Seven oxen – seven stars

According to folk tales from Velika Kladuša in ancient times lived a greedy man which had seven oxen. As he had an uneven number he yearned for another ox in order to have eight of them i.e. to have an even number. One day he remembered that in the neighboring village there was a poor man that owned only one ox. –When he has only one he doesn't need even that one, he concluded and he came up with a plan with his son to go there after midnight and steal the ox. What they conceived off they undertook. When they came half way home some unrest caught the father and he told his son they should stop so they can rest. Seeing a bale of hay close by he ordered him to bring hay and put it into nine small heaps, one next to the other, once this was done he let the stolen ox feast on the hay. But, instead of eating from the first pile the ox hesitated, he sniffed and only stopped at the seventh pile where he started to ear. That horrified the father and he said: “Can you see that, my son, what a sin we made by stealing this ox from that poor man, his curse will follow us up to our seventh generation!”. But, greed in him overcame his fear and he continued his way home. Somehow at that time, since dawn was nearing, the poor man awoke and headed towards the barn to feed the ox but as soon as he entered the barn he had seen that the ox was gone and that someone stole him. From sorrow and pain he started crying and he cursed the thief, let God punish him and take from him what the thief took from this poor man. Soon the father and son, together with the stolen animal, came close to their house. When they came next to the barn, the father was surprised by the silence that he noticed in the barn, he hurried to light a candle. The pale light of the candle shone light on the barn quickly. The barn was completely empty. There were no oxen. The father ran out wildly and he held his head out of torment and pain. He then looked to the sky wanting to wallow to God to what had happened to him and before he opened his mouth he noticed in the sky seven shining stars flickering together and wide eyed he realized that he cannot cry out to god, since he punished him because of his great sin that he did towards that poor man. That’s how, according to folk tales, the constellation of oxen (Plejade) came to be, as a warning to all that you shouldn’t steel from other people especially oxen. (3)
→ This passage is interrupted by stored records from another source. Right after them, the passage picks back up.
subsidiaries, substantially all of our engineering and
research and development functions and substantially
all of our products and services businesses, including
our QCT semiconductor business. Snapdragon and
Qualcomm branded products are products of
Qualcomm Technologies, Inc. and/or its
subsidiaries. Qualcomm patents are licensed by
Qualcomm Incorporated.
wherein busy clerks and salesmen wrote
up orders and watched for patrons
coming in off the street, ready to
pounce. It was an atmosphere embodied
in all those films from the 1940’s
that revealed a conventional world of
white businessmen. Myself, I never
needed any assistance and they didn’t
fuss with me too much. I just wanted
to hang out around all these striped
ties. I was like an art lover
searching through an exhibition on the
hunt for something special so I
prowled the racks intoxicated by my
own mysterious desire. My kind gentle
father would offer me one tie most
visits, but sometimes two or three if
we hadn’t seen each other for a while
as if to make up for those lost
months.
(1) It is interesting to mention that at one time the people from BiH represented the earth as a big foursquare slab, which in the edges on a hair of the bull leaned on four pillars, and it seemed that she might tip over at any moment. But it wouldn’t, the people claimed, since she stood there according to god’s will and mercy. That slab was of an even length and width. Pillars were oily, tall and thin, they were bending, so that it seemed that they might break off at any moment. They were made out of white marble and planted in an unmeasured sea depth, since under that entire slab (earth), an endless sea was located, which cannot be seen since it is underneath us. This is a vast sea and all others are small compared to this one.
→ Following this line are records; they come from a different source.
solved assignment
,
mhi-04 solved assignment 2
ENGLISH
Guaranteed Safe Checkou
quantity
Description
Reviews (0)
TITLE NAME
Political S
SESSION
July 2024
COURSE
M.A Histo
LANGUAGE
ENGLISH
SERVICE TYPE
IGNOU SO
(2) In Bosnian love magic a girl, if she is casting a spell with walnuts, looks at the oxen in the sky, since they’re numerous and powerful, and if she wishes to see (dream) her future husband then before going to bed she looks towards the pillars and utters the following: “Illuminate me Žarinko Nasiba, set me on fire Planinko Nasiba, so I can see my future husband. To see him tonight in my dream as in real life, or to see his face, or to hear his name. Until I see him he shouldn't walk nor work!"
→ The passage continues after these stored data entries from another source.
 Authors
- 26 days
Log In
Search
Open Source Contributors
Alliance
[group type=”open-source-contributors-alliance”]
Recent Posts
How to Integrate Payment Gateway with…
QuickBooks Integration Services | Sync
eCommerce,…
(3) Motif of teleportation of a terrestrial occurrence which symbolizes a great sin onto the sky, which represents the worldly stage, is common in Bosnian traditions. Another famous folk tale about divine intervention and public punishment is the one in which god immediately put to death a disobedient son, when he swung his axe towards his mother, wanting to kill her, and his body, together with the axe, god teleported to the surface of the moon, so that it serves as a warning to all people that mothers must be respected.